=== Begin Enclosure ===

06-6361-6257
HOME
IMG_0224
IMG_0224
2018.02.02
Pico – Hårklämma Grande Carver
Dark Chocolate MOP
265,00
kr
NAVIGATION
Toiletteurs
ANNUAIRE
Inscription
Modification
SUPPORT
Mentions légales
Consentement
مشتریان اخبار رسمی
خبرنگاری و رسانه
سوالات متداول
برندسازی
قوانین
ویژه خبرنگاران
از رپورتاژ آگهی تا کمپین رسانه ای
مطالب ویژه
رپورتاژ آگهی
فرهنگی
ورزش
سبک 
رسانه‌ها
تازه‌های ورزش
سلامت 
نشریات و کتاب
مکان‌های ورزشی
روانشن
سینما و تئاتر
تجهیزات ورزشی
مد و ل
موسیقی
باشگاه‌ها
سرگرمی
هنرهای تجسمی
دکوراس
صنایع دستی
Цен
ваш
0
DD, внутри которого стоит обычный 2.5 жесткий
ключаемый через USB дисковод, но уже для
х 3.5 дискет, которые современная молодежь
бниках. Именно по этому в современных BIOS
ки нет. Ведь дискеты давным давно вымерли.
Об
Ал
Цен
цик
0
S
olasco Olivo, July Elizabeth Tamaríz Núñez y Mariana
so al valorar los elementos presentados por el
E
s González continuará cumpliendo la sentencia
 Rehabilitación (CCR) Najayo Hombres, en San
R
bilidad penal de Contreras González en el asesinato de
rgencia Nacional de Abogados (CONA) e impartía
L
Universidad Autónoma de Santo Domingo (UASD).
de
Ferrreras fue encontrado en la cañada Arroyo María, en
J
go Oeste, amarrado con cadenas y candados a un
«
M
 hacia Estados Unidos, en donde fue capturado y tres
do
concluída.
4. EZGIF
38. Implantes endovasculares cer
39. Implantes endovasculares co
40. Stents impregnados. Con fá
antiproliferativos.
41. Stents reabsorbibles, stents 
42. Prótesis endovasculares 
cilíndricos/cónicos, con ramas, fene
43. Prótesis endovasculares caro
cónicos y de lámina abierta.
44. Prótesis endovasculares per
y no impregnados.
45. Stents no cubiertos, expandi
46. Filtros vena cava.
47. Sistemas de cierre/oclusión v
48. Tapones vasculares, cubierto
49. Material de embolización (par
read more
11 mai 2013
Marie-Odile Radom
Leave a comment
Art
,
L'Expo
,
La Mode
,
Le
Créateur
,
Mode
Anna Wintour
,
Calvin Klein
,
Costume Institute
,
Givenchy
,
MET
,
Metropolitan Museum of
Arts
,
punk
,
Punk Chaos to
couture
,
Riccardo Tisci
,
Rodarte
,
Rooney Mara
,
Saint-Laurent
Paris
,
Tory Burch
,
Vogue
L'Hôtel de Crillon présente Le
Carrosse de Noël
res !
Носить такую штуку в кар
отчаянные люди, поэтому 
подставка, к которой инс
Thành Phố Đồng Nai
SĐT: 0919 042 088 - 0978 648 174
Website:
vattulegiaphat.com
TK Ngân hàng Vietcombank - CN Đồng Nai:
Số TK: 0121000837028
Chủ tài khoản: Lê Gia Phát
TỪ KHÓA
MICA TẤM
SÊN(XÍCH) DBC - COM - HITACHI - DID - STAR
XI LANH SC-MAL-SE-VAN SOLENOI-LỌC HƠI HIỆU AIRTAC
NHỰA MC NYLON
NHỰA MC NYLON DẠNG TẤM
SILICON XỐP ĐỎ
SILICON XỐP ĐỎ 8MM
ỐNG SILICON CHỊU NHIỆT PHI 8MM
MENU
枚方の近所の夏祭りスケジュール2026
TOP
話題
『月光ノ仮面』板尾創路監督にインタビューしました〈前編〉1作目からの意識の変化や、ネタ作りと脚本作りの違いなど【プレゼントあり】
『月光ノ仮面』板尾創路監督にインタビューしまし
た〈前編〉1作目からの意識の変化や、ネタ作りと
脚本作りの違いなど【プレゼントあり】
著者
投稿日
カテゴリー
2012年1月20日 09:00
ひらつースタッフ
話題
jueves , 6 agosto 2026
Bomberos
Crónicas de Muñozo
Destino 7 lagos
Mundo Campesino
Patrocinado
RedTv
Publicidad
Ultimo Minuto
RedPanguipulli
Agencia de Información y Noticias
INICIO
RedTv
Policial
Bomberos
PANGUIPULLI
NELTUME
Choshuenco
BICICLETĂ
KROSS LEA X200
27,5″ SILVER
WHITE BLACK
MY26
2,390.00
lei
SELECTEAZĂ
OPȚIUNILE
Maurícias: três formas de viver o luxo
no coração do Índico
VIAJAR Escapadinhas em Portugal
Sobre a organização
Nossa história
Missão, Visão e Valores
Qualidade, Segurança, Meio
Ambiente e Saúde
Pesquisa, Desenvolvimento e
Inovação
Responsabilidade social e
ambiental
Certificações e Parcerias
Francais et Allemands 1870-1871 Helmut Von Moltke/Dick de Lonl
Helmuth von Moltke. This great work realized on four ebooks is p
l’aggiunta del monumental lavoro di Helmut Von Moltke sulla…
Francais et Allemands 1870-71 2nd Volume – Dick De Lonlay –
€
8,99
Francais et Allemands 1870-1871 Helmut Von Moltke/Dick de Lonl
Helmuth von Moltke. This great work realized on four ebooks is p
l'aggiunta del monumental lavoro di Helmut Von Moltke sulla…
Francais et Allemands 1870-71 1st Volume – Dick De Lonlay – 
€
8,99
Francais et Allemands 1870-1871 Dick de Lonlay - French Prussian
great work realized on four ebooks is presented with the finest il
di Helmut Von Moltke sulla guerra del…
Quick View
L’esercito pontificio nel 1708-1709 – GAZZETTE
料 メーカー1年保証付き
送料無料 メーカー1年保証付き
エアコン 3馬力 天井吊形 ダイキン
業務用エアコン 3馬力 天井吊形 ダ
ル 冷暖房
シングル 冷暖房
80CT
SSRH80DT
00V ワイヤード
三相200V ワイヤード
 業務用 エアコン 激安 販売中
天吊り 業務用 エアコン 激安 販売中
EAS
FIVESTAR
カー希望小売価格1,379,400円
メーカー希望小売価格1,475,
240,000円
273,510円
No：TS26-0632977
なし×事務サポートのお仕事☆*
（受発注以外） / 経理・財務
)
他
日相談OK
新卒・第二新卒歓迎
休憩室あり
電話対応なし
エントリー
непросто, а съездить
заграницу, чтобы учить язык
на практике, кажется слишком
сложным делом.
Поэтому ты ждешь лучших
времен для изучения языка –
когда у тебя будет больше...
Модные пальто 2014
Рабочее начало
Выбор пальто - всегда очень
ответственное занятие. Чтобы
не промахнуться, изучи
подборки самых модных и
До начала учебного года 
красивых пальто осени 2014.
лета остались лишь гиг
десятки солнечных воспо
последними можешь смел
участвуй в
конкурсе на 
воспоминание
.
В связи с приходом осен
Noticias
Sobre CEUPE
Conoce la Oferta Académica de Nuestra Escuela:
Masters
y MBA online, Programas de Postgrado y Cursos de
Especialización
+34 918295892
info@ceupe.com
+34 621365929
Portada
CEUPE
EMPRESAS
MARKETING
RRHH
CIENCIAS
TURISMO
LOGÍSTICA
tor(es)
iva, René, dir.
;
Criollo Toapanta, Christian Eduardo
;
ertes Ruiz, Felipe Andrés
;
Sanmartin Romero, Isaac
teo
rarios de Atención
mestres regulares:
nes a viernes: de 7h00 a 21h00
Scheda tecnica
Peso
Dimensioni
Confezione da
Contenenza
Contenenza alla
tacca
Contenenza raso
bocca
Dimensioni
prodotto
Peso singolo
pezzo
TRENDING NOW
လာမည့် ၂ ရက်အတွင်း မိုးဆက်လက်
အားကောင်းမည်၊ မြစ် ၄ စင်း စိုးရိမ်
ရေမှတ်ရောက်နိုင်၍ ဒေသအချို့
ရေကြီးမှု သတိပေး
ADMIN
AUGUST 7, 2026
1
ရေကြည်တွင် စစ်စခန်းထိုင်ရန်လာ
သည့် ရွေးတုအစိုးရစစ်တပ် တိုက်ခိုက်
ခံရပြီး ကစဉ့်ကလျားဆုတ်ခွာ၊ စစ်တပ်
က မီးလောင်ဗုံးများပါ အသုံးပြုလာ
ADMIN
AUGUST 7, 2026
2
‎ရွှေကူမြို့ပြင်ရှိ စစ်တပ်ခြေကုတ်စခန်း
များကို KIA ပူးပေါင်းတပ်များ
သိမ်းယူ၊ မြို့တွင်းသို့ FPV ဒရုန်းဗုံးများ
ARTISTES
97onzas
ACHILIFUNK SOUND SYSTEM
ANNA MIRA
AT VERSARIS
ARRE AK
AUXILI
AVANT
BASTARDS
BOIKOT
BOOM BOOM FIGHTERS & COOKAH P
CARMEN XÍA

=== End Enclosure ===

• Problem to solve:
Please determine how many lines of the listing above include the word "Volume" and state only that number.

• Solution for this task:
2